╭─ Provided data

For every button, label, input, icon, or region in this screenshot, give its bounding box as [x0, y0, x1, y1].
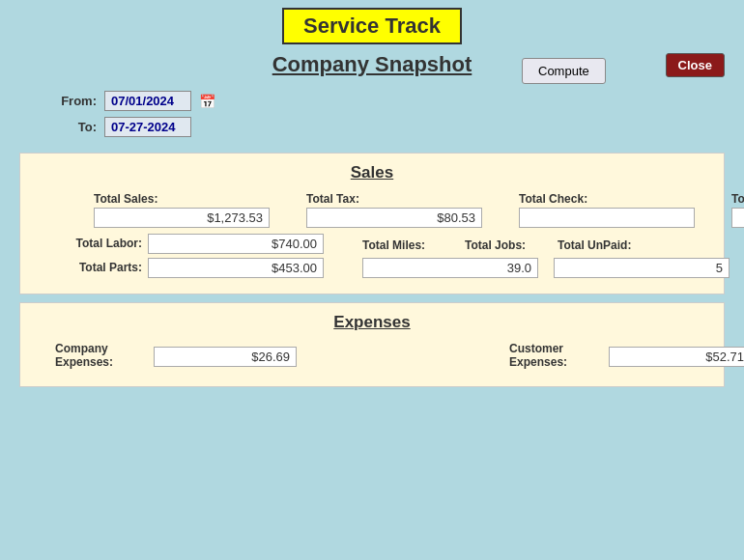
sales-section: Sales Total Sales: Total Tax: Total Chec…: [19, 153, 725, 294]
total-unpaid-label: Total UnPaid:: [558, 238, 654, 252]
miles-jobs-values-row: [362, 258, 744, 278]
customer-expenses-col: Customer Expenses:: [509, 342, 744, 371]
from-to-block: From: 📅 To:: [58, 91, 215, 137]
total-miles-value[interactable]: [362, 258, 538, 278]
customer-expenses-label: Customer Expenses:: [509, 342, 601, 369]
expenses-title: Expenses: [36, 313, 708, 332]
to-label: To:: [58, 120, 97, 134]
from-label: From:: [58, 94, 97, 108]
total-sales-col: Total Sales:: [94, 192, 270, 228]
labor-row: Total Labor:: [55, 234, 324, 254]
total-check-label: Total Check:: [519, 192, 587, 206]
total-cash-col: Total Cash:: [731, 192, 744, 228]
total-tax-col: Total Tax:: [306, 192, 482, 228]
close-button[interactable]: Close: [666, 53, 725, 77]
total-miles-label: Total Miles:: [362, 238, 449, 252]
total-jobs-value[interactable]: [554, 258, 730, 278]
company-expenses-col: Company Expenses:: [55, 342, 297, 371]
app-title: Service Track: [282, 8, 462, 44]
total-check-col: Total Check:: [519, 192, 695, 228]
to-date-input[interactable]: [104, 117, 191, 137]
from-row: From: 📅: [58, 91, 215, 111]
company-expenses-label: Company Expenses:: [55, 342, 146, 369]
expenses-section: Expenses Company Expenses: Customer Expe…: [19, 302, 725, 387]
total-parts-value[interactable]: [148, 258, 324, 278]
total-sales-value[interactable]: [94, 208, 270, 228]
total-labor-value[interactable]: [148, 234, 324, 254]
expenses-row: Company Expenses: Customer Expenses:: [55, 342, 708, 371]
miles-jobs-labels-row: Total Miles: Total Jobs: Total UnPaid:: [362, 238, 744, 254]
sales-title: Sales: [36, 163, 708, 182]
total-labor-label: Total Labor:: [55, 237, 142, 250]
total-cash-label: Total Cash:: [731, 192, 744, 206]
total-cash-value[interactable]: [731, 208, 744, 228]
customer-expenses-value[interactable]: [609, 347, 744, 367]
company-expenses-value[interactable]: [154, 347, 297, 367]
date-section: From: 📅 To:: [58, 91, 744, 137]
calendar-icon[interactable]: 📅: [199, 94, 215, 109]
total-parts-label: Total Parts:: [55, 261, 142, 274]
total-tax-value[interactable]: [306, 208, 482, 228]
labor-parts-block: Total Labor: Total Parts:: [55, 234, 324, 278]
page-subtitle: Company Snapshot: [0, 52, 744, 77]
total-check-value[interactable]: [519, 208, 695, 228]
total-jobs-label: Total Jobs:: [465, 238, 542, 252]
to-row: To:: [58, 117, 215, 137]
total-tax-label: Total Tax:: [306, 192, 359, 206]
miles-jobs-block: Total Miles: Total Jobs: Total UnPaid:: [362, 238, 744, 278]
total-sales-label: Total Sales:: [94, 192, 157, 206]
parts-row: Total Parts:: [55, 258, 324, 278]
from-date-input[interactable]: [104, 91, 191, 111]
compute-button[interactable]: Compute: [522, 58, 606, 84]
title-section: Service Track: [0, 8, 744, 44]
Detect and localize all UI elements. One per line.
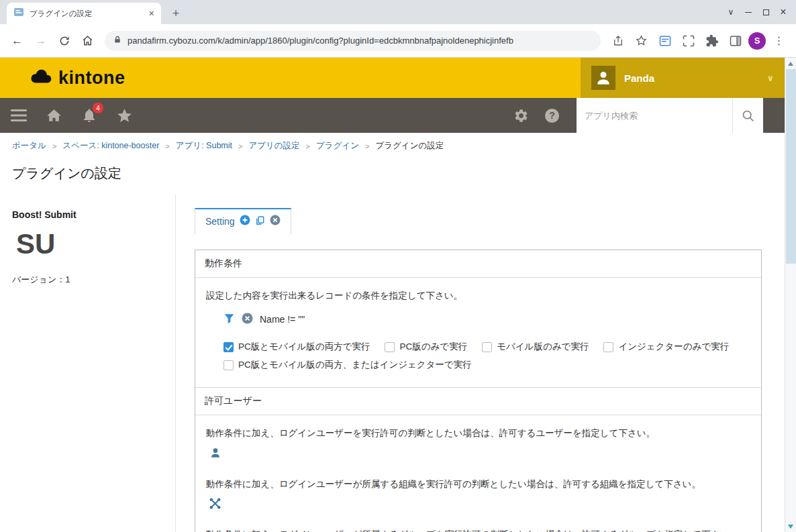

╰─

# [Task description]
The material above is to be transcribed exactly, with its images omitted.

# [The answer]
For every button, label, input, icon, or region in this screenshot, give its bounding box as [x0, y0, x1, y1].
sales-section: Sales Total Sales: Total Tax: Total Chec…: [19, 153, 725, 294]
total-unpaid-label: Total UnPaid:: [558, 238, 654, 252]
miles-jobs-values-row: [362, 258, 744, 278]
customer-expenses-col: Customer Expenses:: [509, 342, 744, 371]
from-to-block: From: 📅 To:: [58, 91, 215, 137]
total-miles-value[interactable]: [362, 258, 538, 278]
customer-expenses-label: Customer Expenses:: [509, 342, 601, 369]
expenses-title: Expenses: [36, 313, 708, 332]
to-label: To:: [58, 120, 97, 134]
from-label: From:: [58, 94, 97, 108]
total-sales-col: Total Sales:: [94, 192, 270, 228]
labor-row: Total Labor:: [55, 234, 324, 254]
total-check-label: Total Check:: [519, 192, 587, 206]
total-cash-col: Total Cash:: [731, 192, 744, 228]
total-tax-col: Total Tax:: [306, 192, 482, 228]
close-button[interactable]: Close: [666, 53, 725, 77]
total-miles-label: Total Miles:: [362, 238, 449, 252]
total-jobs-value[interactable]: [554, 258, 730, 278]
company-expenses-col: Company Expenses:: [55, 342, 297, 371]
app-title: Service Track: [282, 8, 462, 44]
total-check-col: Total Check:: [519, 192, 695, 228]
to-date-input[interactable]: [104, 117, 191, 137]
from-row: From: 📅: [58, 91, 215, 111]
company-expenses-label: Company Expenses:: [55, 342, 146, 369]
expenses-section: Expenses Company Expenses: Customer Expe…: [19, 302, 725, 387]
total-parts-value[interactable]: [148, 258, 324, 278]
total-sales-value[interactable]: [94, 208, 270, 228]
total-labor-value[interactable]: [148, 234, 324, 254]
expenses-row: Company Expenses: Customer Expenses:: [55, 342, 708, 371]
miles-jobs-labels-row: Total Miles: Total Jobs: Total UnPaid:: [362, 238, 744, 254]
sales-title: Sales: [36, 163, 708, 182]
total-labor-label: Total Labor:: [55, 237, 142, 250]
total-cash-label: Total Cash:: [731, 192, 744, 206]
total-cash-value[interactable]: [731, 208, 744, 228]
customer-expenses-value[interactable]: [609, 347, 744, 367]
company-expenses-value[interactable]: [154, 347, 297, 367]
date-section: From: 📅 To:: [58, 91, 744, 137]
calendar-icon[interactable]: 📅: [199, 94, 215, 109]
total-parts-label: Total Parts:: [55, 261, 142, 274]
total-tax-value[interactable]: [306, 208, 482, 228]
labor-parts-block: Total Labor: Total Parts:: [55, 234, 324, 278]
page-subtitle: Company Snapshot: [0, 52, 744, 77]
total-check-value[interactable]: [519, 208, 695, 228]
total-jobs-label: Total Jobs:: [465, 238, 542, 252]
to-row: To:: [58, 117, 215, 137]
total-tax-label: Total Tax:: [306, 192, 359, 206]
miles-jobs-block: Total Miles: Total Jobs: Total UnPaid:: [362, 238, 744, 278]
total-sales-label: Total Sales:: [94, 192, 157, 206]
parts-row: Total Parts:: [55, 258, 324, 278]
from-date-input[interactable]: [104, 91, 191, 111]
compute-button[interactable]: Compute: [522, 58, 606, 84]
title-section: Service Track: [0, 8, 744, 44]
Detect and localize all UI elements. One per line.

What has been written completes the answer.